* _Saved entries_
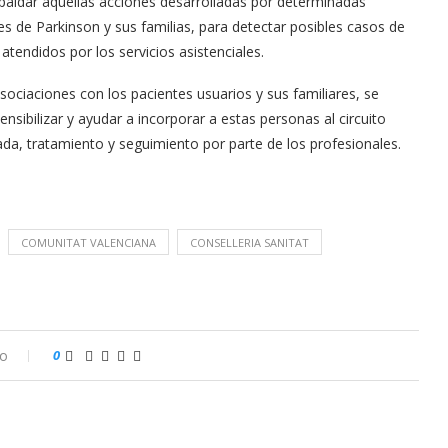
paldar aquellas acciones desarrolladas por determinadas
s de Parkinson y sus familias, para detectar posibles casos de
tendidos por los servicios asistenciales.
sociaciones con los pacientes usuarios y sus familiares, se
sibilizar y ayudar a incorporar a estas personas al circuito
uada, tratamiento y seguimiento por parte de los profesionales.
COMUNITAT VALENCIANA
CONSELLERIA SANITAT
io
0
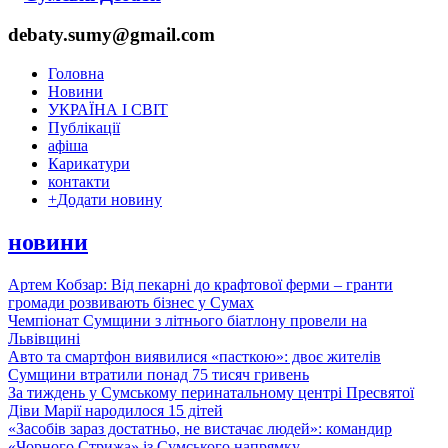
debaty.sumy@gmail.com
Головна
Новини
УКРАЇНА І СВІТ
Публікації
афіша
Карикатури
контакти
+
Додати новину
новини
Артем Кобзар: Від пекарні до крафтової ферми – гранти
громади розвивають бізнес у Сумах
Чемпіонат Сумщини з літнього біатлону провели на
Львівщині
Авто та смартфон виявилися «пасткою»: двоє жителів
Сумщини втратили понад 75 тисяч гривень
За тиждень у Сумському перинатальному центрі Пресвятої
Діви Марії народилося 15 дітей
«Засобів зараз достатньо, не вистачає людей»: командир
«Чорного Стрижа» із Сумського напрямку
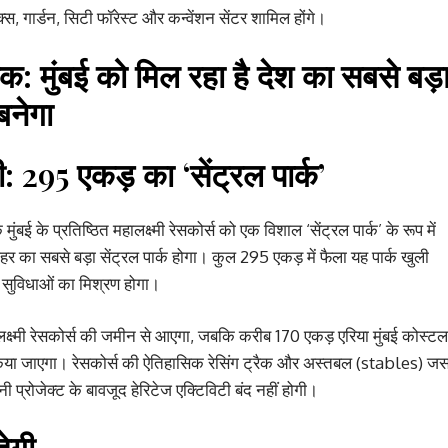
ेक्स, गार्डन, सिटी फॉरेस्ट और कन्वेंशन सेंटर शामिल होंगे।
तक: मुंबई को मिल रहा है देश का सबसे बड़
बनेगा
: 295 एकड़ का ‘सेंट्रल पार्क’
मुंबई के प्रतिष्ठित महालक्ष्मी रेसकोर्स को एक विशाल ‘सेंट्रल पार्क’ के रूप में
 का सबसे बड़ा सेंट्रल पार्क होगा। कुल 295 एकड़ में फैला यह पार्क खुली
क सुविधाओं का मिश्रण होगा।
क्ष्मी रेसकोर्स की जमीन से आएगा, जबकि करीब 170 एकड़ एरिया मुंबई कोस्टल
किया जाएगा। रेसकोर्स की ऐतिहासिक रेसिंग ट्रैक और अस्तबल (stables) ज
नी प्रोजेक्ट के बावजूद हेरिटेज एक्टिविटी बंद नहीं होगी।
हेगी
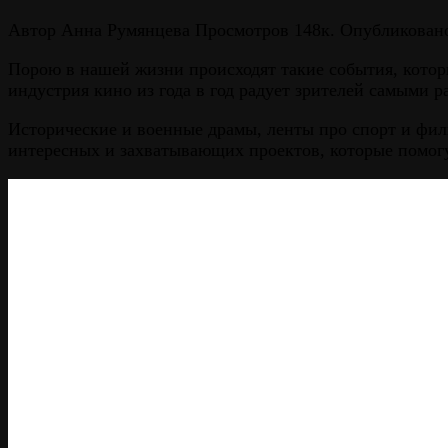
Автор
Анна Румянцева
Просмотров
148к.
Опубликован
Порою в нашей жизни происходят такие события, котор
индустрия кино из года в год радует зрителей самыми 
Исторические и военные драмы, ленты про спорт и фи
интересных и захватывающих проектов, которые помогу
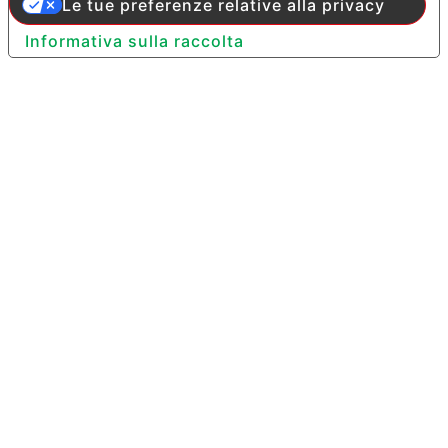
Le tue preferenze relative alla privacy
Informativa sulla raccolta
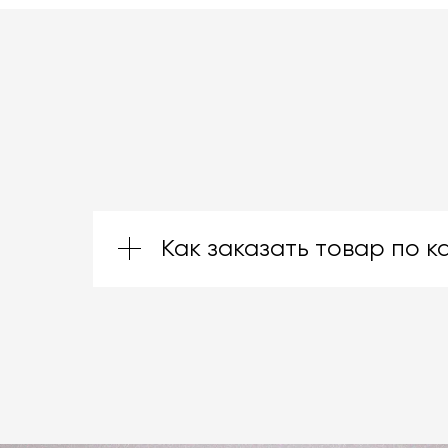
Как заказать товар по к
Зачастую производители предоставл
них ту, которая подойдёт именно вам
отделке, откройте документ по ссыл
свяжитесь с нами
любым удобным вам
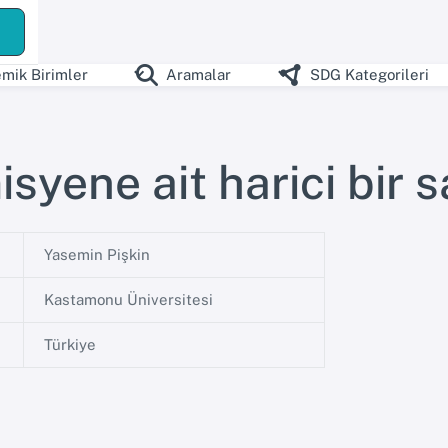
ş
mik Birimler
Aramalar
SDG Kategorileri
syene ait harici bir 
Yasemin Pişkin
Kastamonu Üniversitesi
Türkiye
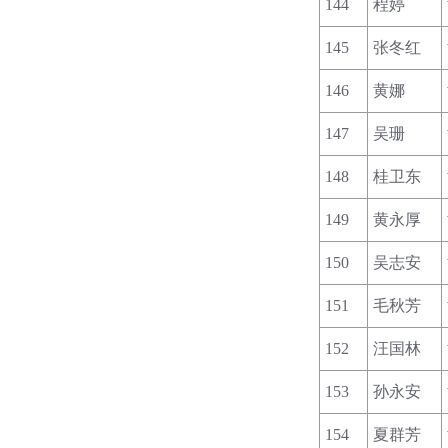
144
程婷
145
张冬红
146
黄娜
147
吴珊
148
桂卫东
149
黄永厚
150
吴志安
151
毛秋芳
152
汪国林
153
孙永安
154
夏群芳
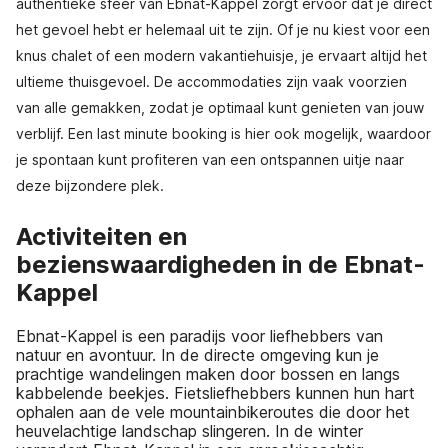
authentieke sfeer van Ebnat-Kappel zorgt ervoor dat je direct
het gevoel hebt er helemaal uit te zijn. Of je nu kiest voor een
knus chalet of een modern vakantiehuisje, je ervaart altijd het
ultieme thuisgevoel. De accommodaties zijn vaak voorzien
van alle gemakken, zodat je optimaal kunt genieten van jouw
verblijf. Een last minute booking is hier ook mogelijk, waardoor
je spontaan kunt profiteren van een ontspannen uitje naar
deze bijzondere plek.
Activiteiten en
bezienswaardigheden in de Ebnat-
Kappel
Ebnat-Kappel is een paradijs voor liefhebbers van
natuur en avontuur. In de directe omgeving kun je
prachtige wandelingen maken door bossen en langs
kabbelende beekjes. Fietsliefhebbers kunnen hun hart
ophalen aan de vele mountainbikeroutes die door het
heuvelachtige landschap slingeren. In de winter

==

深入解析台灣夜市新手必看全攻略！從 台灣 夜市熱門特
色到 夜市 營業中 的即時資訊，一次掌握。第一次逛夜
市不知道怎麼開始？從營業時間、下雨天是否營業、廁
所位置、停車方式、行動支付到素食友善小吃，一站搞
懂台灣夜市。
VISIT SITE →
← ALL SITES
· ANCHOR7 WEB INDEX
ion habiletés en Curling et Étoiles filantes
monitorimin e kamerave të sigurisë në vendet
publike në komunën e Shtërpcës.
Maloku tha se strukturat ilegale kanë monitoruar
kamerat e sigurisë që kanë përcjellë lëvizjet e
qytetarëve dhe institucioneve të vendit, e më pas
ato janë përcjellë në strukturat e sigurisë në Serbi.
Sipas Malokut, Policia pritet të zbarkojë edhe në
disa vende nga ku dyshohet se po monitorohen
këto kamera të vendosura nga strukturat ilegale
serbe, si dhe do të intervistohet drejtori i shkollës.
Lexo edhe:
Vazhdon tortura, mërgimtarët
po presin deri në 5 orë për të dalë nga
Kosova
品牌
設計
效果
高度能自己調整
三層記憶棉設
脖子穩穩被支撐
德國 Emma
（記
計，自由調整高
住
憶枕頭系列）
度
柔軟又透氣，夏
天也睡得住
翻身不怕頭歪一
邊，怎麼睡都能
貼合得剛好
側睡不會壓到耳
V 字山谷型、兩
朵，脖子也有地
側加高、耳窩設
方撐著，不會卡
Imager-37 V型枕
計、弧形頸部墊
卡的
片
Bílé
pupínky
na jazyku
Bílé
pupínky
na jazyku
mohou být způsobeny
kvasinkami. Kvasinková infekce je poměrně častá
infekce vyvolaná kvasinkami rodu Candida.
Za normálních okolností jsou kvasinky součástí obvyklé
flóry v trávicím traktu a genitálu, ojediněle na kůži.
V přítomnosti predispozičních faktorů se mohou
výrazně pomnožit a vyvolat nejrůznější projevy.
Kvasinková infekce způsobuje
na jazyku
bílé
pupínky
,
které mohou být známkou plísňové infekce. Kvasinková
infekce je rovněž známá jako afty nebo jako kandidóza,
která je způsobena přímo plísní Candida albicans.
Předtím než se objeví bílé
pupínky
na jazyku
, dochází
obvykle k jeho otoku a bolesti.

* _Task requirements_
The expected output is the lines above from the one containing "индустрия кино из" to the one containing "heuvelachtige landschap slingeren.", both ends included, reproduced exactly with every picture left out.

* _Response below_
индустрия кино из года в год радует зрителей самыми 
Исторические и военные драмы, ленты про спорт и фи
интересных и захватывающих проектов, которые помогу
Le tue preferenze relative alla privacy
Informativa sulla raccolta
Как заказать товар по к
Зачастую производители предоставл
них ту, которая подойдёт именно вам
отделке, откройте документ по ссыл
свяжитесь с нами
любым удобным вам
ş
mik Birimler
Aramalar
SDG Kategorileri
syene ait harici bir 
Yasemin Pişkin
Kastamonu Üniversitesi
Türkiye
144
程婷
145
张冬红
146
黄娜
147
吴珊
148
桂卫东
149
黄永厚
150
吴志安
151
毛秋芳
152
汪国林
153
孙永安
154
夏群芳
authentieke sfeer van Ebnat-Kappel zorgt ervoor dat je direct
het gevoel hebt er helemaal uit te zijn. Of je nu kiest voor een
knus chalet of een modern vakantiehuisje, je ervaart altijd het
ultieme thuisgevoel. De accommodaties zijn vaak voorzien
van alle gemakken, zodat je optimaal kunt genieten van jouw
verblijf. Een last minute booking is hier ook mogelijk, waardoor
je spontaan kunt profiteren van een ontspannen uitje naar
deze bijzondere plek.
Activiteiten en
bezienswaardigheden in de Ebnat-
Kappel
Ebnat-Kappel is een paradijs voor liefhebbers van
natuur en avontuur. In de directe omgeving kun je
prachtige wandelingen maken door bossen en langs
kabbelende beekjes. Fietsliefhebbers kunnen hun hart
ophalen aan de vele mountainbikeroutes die door het
heuvelachtige landschap slingeren. In de winter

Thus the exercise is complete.